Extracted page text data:
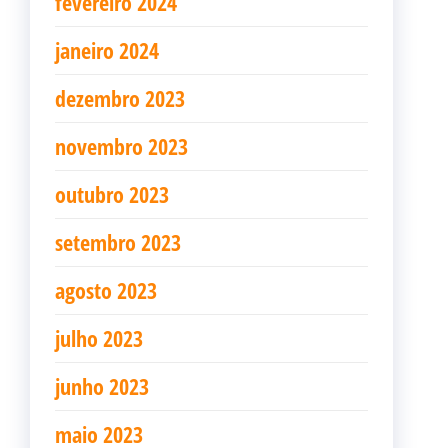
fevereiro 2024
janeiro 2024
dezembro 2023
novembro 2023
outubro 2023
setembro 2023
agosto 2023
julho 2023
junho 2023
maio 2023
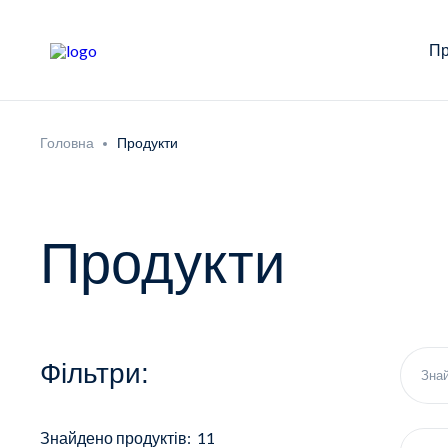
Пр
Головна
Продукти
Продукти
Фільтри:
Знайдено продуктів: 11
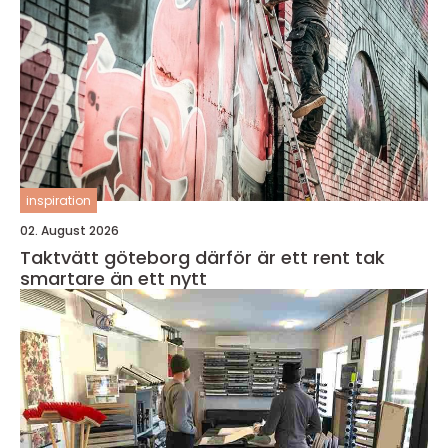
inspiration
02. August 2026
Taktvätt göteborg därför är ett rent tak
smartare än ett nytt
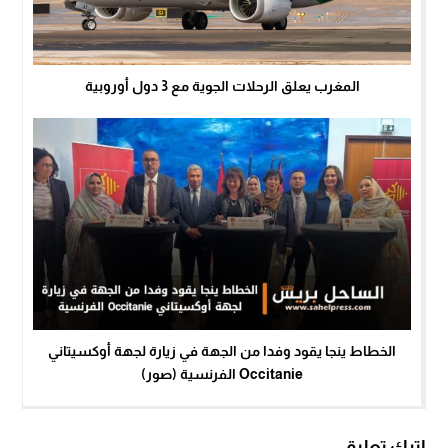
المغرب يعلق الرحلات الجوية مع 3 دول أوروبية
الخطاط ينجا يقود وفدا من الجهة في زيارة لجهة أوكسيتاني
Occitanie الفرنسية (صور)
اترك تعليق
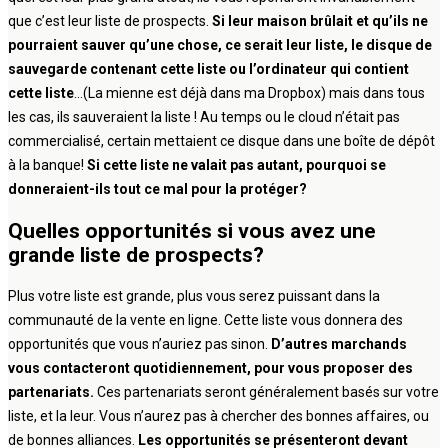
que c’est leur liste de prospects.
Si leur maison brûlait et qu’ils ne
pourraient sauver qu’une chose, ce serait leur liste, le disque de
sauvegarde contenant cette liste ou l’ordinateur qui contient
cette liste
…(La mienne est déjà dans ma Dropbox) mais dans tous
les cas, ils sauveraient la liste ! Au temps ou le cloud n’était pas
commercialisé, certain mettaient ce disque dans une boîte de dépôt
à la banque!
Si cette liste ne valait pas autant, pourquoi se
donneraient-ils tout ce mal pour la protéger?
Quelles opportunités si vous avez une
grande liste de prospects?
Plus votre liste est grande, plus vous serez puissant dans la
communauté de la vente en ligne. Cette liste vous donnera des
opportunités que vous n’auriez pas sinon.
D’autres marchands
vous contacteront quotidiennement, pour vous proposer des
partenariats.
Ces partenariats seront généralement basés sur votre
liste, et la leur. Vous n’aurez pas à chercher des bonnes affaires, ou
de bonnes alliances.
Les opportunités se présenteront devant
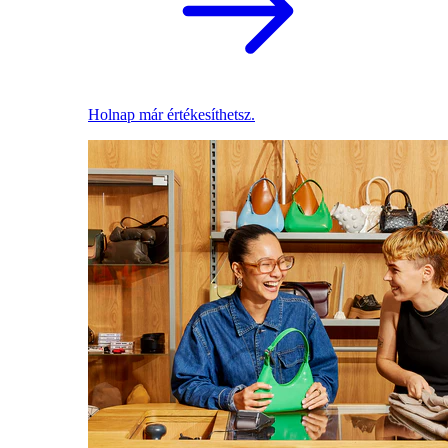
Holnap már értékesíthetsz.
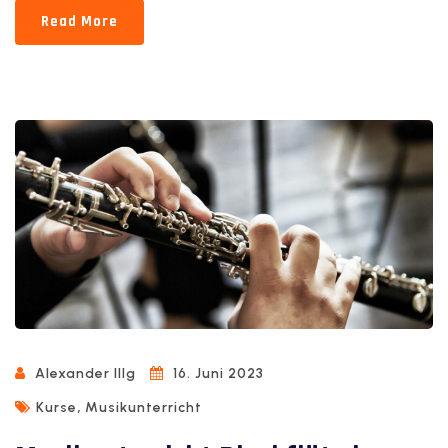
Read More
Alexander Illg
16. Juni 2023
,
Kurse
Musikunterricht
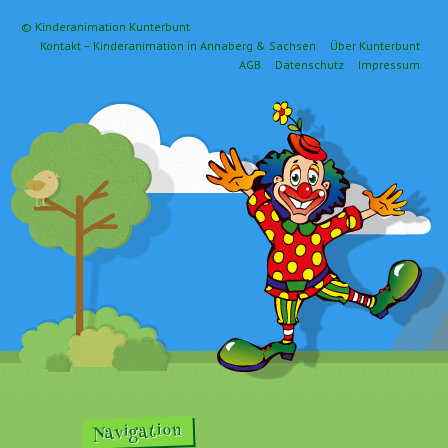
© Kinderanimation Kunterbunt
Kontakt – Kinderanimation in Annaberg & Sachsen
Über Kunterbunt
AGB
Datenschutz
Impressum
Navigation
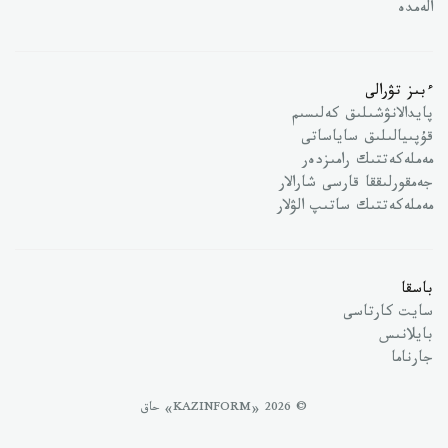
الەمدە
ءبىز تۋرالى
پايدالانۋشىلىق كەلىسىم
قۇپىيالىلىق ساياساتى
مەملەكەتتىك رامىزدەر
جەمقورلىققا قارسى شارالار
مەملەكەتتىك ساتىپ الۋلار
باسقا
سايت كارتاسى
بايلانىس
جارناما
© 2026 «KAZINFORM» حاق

What the task asks: Among the lines above, which ones include the word "Kunterbunt"? Copy them.

Response area:
© Kinderanimation Kunterbunt
Über Kunterbunt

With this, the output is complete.